Task item: These records need to be repeated exactly, every one of them.

Available records:
Content starts
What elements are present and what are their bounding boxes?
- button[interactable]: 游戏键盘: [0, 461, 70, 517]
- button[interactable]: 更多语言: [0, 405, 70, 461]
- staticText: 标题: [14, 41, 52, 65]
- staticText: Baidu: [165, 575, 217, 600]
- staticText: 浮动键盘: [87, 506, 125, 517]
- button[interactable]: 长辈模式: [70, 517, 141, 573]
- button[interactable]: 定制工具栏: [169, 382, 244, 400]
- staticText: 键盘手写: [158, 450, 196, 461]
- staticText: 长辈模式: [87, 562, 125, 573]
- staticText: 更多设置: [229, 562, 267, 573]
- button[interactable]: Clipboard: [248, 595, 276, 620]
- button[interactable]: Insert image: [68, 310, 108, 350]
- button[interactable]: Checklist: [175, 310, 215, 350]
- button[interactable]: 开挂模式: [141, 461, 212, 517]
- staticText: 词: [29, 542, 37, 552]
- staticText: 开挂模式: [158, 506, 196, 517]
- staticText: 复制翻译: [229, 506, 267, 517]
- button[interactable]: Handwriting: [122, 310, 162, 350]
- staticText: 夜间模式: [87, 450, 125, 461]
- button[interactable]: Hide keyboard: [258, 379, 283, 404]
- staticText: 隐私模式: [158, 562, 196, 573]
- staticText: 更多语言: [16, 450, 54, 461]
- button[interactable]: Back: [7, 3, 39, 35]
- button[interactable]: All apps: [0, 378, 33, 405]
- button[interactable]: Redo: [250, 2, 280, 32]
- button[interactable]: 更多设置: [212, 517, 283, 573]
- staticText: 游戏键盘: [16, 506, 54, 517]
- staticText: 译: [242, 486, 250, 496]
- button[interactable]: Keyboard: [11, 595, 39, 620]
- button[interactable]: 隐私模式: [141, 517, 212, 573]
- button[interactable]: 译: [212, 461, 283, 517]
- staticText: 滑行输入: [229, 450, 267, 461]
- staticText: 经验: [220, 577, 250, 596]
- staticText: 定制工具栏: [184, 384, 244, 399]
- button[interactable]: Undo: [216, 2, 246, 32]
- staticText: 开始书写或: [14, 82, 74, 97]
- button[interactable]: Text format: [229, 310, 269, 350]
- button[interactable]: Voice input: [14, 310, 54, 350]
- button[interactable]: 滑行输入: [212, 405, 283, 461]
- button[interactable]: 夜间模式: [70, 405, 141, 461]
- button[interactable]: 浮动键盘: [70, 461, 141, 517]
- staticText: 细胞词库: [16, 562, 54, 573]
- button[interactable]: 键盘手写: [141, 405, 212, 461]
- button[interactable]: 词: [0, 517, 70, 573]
Content ends
Solved exercise:
What elements are present and what are their bounding boxes?
- button[interactable]: 游戏键盘: [0, 461, 70, 517]
- button[interactable]: 更多语言: [0, 405, 70, 461]
- staticText: 标题: [14, 41, 52, 65]
- staticText: Baidu: [165, 575, 217, 600]
- staticText: 浮动键盘: [87, 506, 125, 517]
- button[interactable]: 长辈模式: [70, 517, 141, 573]
- button[interactable]: 定制工具栏: [169, 382, 244, 400]
- staticText: 键盘手写: [158, 450, 196, 461]
- staticText: 长辈模式: [87, 562, 125, 573]
- staticText: 更多设置: [229, 562, 267, 573]
- button[interactable]: Clipboard: [248, 595, 276, 620]
- button[interactable]: Insert image: [68, 310, 108, 350]
- button[interactable]: Checklist: [175, 310, 215, 350]
- button[interactable]: 开挂模式: [141, 461, 212, 517]
- staticText: 词: [29, 542, 37, 552]
- staticText: 开挂模式: [158, 506, 196, 517]
- staticText: 复制翻译: [229, 506, 267, 517]
- button[interactable]: Handwriting: [122, 310, 162, 350]
- staticText: 夜间模式: [87, 450, 125, 461]
- button[interactable]: Hide keyboard: [258, 379, 283, 404]
- staticText: 隐私模式: [158, 562, 196, 573]
- staticText: 更多语言: [16, 450, 54, 461]
- button[interactable]: Back: [7, 3, 39, 35]
- button[interactable]: All apps: [0, 378, 33, 405]
- button[interactable]: Redo: [250, 2, 280, 32]
- button[interactable]: 更多设置: [212, 517, 283, 573]
- staticText: 游戏键盘: [16, 506, 54, 517]
- staticText: 译: [242, 486, 250, 496]
- button[interactable]: Keyboard: [11, 595, 39, 620]
- button[interactable]: 隐私模式: [141, 517, 212, 573]
- button[interactable]: 译: [212, 461, 283, 517]
- staticText: 滑行输入: [229, 450, 267, 461]
- staticText: 经验: [220, 577, 250, 596]
- staticText: 定制工具栏: [184, 384, 244, 399]
- button[interactable]: Undo: [216, 2, 246, 32]
- staticText: 开始书写或: [14, 82, 74, 97]
- button[interactable]: Text format: [229, 310, 269, 350]
- button[interactable]: Voice input: [14, 310, 54, 350]
- button[interactable]: 滑行输入: [212, 405, 283, 461]
- button[interactable]: 夜间模式: [70, 405, 141, 461]
- button[interactable]: 浮动键盘: [70, 461, 141, 517]
- staticText: 细胞词库: [16, 562, 54, 573]
- button[interactable]: 键盘手写: [141, 405, 212, 461]
- button[interactable]: 词: [0, 517, 70, 573]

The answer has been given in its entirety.